2010/3/18 Krzysztof KosiĆski <tweenk.pl@...400...>:
Here are some requirements for our canvas. 0. Based on Cairo.
- Model/view split: objects displayed on the canvas can exist without it.
NRArenaItems do exist separately, all cairo stuff should definitely be under them.
- Widgetless rendering: it should be possible to render completely in
memory, for example for console-mode PDF export.
Our NRArena satisfies this, and indeed is used for things other than the main editing area.
- No excessive ties to Inkscape - implemented as a library, perhaps
using a few well-defined portions of the existing codebase (e.g. 2geom).
Sounds nice, but would be quite difficult to extract the arena stuff from Inkscape.
- Canvas primitives should be sufficient to render SVG.
They obviously are now, since we render it :)
There are many things to discuss, but here's the first one: Tiling reduces the area of the screen that needs to be redrawn, but increases the number of drawing operations. We could instead have a tile-less system that would compute the affected bounding box and redraw it in one go, instead of redrawing many tiles. What do you think?

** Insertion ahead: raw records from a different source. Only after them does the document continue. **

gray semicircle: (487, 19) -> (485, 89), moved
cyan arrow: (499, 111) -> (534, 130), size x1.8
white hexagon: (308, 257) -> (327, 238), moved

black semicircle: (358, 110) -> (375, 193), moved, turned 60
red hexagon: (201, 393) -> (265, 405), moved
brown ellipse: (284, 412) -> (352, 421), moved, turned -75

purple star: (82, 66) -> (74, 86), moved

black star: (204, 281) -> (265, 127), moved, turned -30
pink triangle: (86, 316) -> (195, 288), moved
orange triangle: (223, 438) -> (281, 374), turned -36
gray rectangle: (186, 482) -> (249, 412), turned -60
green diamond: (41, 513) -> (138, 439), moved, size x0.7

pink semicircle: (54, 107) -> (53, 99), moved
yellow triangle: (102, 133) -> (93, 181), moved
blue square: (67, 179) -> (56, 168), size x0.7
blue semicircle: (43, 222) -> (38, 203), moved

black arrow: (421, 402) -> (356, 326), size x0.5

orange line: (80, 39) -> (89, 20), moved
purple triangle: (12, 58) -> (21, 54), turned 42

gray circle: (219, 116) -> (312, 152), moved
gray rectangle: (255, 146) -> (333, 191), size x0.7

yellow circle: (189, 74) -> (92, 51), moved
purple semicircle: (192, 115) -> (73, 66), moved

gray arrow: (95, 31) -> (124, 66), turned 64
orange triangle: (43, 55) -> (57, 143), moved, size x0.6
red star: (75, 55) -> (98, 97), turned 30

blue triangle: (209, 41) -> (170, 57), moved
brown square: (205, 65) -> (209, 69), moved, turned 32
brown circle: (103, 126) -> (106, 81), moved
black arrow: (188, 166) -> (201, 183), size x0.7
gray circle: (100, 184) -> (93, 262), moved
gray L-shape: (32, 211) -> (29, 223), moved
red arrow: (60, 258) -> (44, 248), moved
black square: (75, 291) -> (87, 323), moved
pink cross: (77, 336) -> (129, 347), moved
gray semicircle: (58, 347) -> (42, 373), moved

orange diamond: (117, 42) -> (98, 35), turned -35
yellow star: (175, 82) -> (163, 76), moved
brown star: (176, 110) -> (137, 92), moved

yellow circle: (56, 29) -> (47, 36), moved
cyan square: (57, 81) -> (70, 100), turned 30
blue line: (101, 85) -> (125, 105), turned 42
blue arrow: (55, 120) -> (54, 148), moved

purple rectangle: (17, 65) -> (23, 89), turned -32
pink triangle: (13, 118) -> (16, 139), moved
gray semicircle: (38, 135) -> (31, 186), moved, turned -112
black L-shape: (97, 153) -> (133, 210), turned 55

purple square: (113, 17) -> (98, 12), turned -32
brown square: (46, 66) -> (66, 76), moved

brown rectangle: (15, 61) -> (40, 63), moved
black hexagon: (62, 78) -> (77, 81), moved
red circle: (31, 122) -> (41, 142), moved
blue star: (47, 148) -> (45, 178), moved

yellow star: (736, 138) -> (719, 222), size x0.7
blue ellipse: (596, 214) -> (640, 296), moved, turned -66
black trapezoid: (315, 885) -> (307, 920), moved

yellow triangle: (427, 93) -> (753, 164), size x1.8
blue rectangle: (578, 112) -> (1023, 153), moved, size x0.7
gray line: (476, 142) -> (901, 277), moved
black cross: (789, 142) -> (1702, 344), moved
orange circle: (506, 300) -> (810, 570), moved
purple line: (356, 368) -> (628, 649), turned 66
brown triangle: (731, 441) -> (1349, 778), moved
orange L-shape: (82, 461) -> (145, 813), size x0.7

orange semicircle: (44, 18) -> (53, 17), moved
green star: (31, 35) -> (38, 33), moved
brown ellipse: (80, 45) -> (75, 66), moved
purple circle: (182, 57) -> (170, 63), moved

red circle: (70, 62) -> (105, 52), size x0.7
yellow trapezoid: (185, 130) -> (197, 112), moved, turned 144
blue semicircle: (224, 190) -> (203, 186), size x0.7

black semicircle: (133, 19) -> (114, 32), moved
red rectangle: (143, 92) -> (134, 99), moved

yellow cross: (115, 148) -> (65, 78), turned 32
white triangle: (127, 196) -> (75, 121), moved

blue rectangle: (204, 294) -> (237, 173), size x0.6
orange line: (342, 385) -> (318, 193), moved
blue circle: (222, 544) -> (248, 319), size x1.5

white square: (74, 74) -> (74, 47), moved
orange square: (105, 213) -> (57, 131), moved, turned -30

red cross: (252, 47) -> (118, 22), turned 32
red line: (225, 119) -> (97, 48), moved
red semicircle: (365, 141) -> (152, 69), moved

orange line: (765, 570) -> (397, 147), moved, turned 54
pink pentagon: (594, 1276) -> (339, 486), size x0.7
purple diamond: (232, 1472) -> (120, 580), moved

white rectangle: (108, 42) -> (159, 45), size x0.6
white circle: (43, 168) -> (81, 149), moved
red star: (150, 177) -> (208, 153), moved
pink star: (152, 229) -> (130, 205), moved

The reason for redrawing tiles is improving interactivity at the cost of increasing render time. Since Inkscape is single-threaded, we need ways to interrupt rendering and respond to user actions. For this, the renderer runs a main loop iteration after each tile, potentially cancelling this render if the user did something that needs redraw, such as zoom. Another reason is that tiles allow Inkscape to show parts of the image before other parts are ready, and thus allow the user to quickly take a decision on what to do next, without waiting for the whole screen to finish; for this, tile rendering always starts with the point where your mouse cursor is (i.e. where you work) and spreads from it outwards. The performance cost of rendering separate tiles is real, for example each tile covering a path should do its own path calculations, and some of them are inevitably done on the entire path even if you're redrawing only one tile. However, this cost can be reduced by smart cashing of calculation-intensive data associated with objects.